My goal is to attach a path to my file name. I can iterate over a folder and get the file name when I don't attach the path. My challenge is when I add the path echo fileName my regular expression no longer works and I get "/home/erikrasmussen/Desktop/Script/realLargeMetaBatBinscontigs.fa.metabat-bins-*" where the regular expression '*' is treated like a string. How can I get the path and also the full file name while iterating over a folder of files?

1

1 Answers

1
votes

Although I don't really know how your files are arranged on your hard drive, a casual glance at "/home/erikrasmussen/Desktop/Script/realLargeMetaBatBinscontigs.fa.metabat-bins-*" suggests that it is missing a / before contigs. If that is the case, then you should change your definition of bins to:

bins="${pathToBins}/contigs.fa.metabat-bins-*"

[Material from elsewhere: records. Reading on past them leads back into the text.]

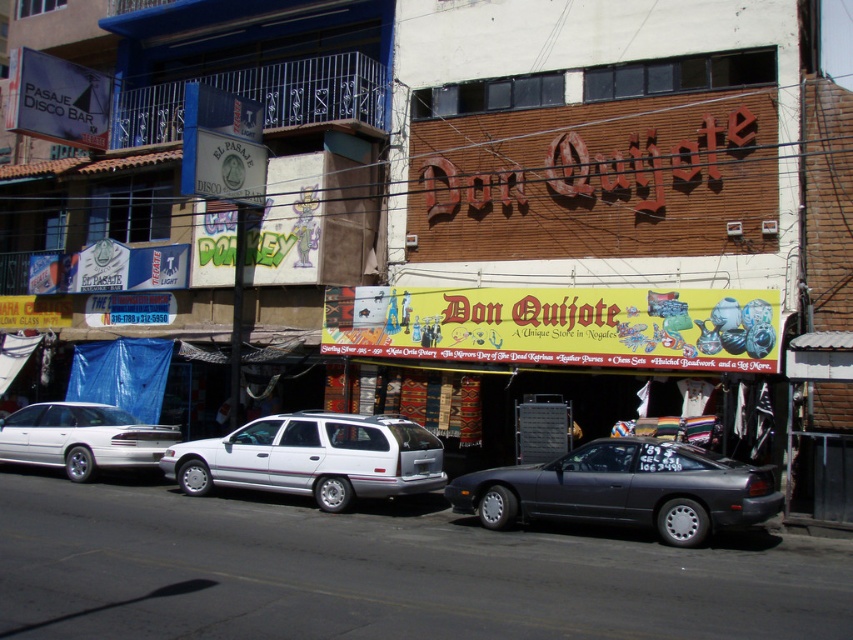 From the picture: You are a delivery person who needs to park your 1.8 meters tall delivery cart between the metallic gray car at center and the white matte station wagon at left. Can you fit your cart vertically between them?

The metallic gray car at center is taller than the white matte station wagon at left. Since the cart is 1.8 meters tall, it can fit vertically between them as long as the shorter vehicle is at least 1.8 meters in height. However, without knowing the exact height of the shorter vehicle, we cannot confirm if the cart will fit.

You are standing on the street looking at the building with the Don Quijote sign. There are two points marked on the building wall at coordinates point (500, 509) and point (347, 484). Which point is closer to you?

Point (500, 509) is closer to the viewer than point (347, 484).

You are a delivery person who needs to park your white matte station wagon at left in a parking spot that is exactly as wide as the metallic gray car at center. Can you safely park your car in that spot without hitting the sides?

The metallic gray car at center might be wider than white matte station wagon at left, so there is uncertainty. If the parking spot is exactly as wide as the metallic gray car, there is a risk that the white matte station wagon at left may not fit if the metallic gray car is indeed wider. However, if the station wagon is narrower, it might fit. Without exact measurements, it is uncertain. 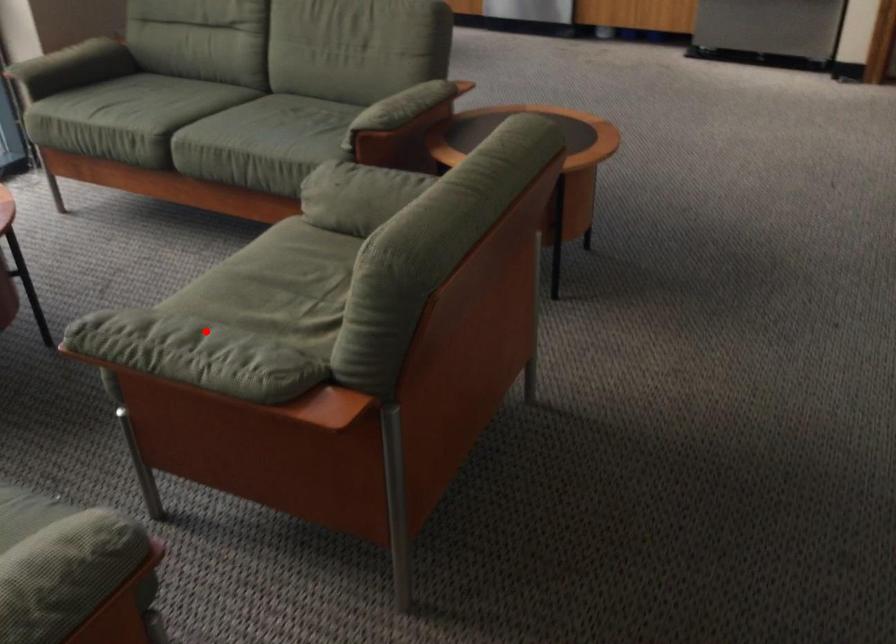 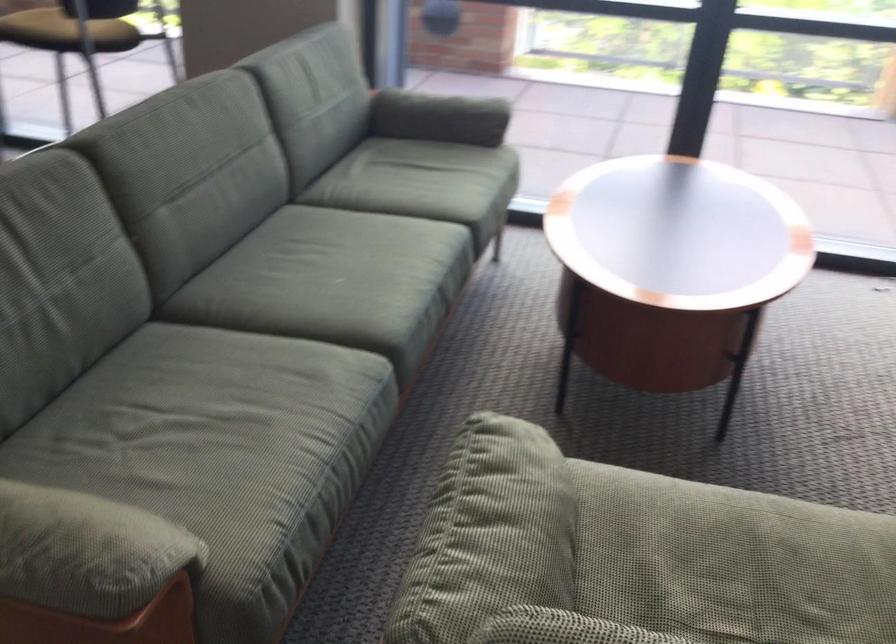 Question: I am providing you with two images of the same scene from different viewpoints. Given a red point in image1, look at the same physical point in image2. Is it:

Choices:
 (A) Closer to the viewpoint
 (B) Farther from the viewpoint

Answer: (A) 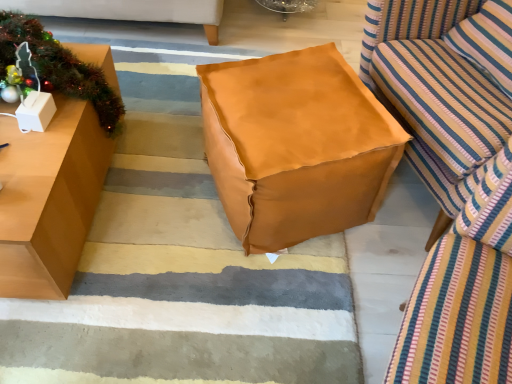 Identify the location of empty space that is ontop of leather-like tan bean bag at center (from a real-world perspective). (306, 91). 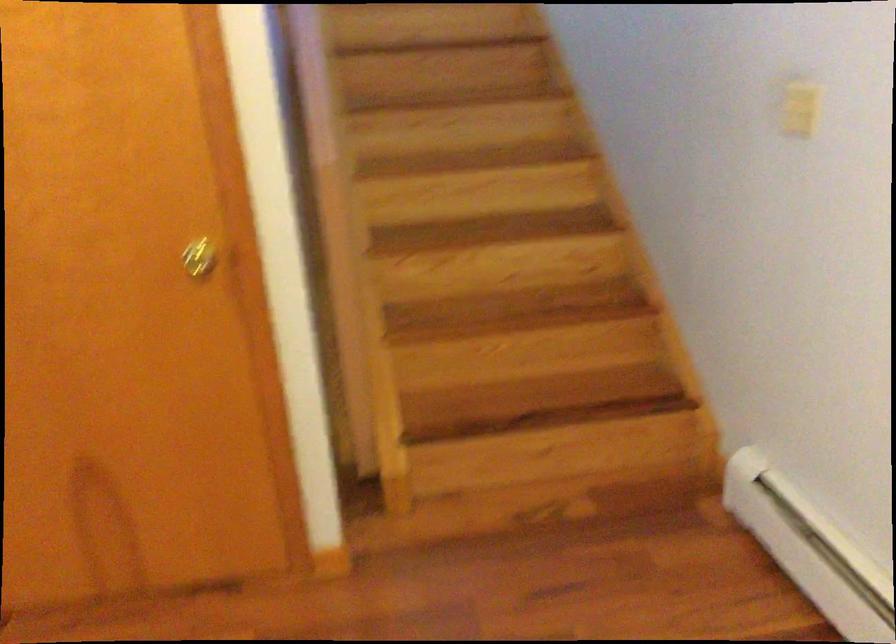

However, it is much more robust to use bash arrays instead of relying on filenames to not include whitespace and metacharacters. So I would suggest:

bins=(${pathToBins}/contigs.fa.metabat-bins-*)
for fileName in "${bins[@]}"
do
    echo "$fileName"
done

Bash normally does not expand a pattern which doesn't match any file, so in that case you will see the original pattern. If you use the array formulation above, you could set the bash option nullglob, which will cause the unmatched pattern to vanish instead, leaving an empty array.